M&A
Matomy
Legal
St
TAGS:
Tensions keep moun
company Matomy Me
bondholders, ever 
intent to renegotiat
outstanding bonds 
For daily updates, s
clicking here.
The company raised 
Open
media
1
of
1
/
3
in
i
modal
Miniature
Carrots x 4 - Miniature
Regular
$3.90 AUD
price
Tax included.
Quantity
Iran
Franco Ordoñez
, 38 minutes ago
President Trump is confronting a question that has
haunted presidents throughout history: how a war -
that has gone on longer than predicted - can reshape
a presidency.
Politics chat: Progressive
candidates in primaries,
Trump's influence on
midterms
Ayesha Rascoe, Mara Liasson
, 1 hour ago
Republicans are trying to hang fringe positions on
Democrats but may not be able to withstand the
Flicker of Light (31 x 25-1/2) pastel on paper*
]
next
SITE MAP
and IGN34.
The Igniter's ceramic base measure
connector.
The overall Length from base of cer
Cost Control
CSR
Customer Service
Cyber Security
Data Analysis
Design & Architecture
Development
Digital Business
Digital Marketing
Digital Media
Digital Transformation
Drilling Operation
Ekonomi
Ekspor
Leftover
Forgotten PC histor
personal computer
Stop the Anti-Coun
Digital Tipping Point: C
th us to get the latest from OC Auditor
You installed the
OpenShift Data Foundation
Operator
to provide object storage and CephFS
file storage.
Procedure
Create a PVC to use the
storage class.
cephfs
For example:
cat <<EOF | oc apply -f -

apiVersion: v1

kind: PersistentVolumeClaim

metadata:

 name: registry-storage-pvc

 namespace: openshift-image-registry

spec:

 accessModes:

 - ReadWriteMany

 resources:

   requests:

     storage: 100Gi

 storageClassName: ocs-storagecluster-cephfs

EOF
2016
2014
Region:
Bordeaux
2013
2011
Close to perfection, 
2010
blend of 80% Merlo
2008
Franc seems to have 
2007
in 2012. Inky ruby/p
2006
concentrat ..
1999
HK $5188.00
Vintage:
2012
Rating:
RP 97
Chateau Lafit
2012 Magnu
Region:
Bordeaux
|---|
● What you have to do: If a line in the entries contains the word "from", copy that line out.

● Output below:
The overall Length from base of cer
th us to get the latest from OC Auditor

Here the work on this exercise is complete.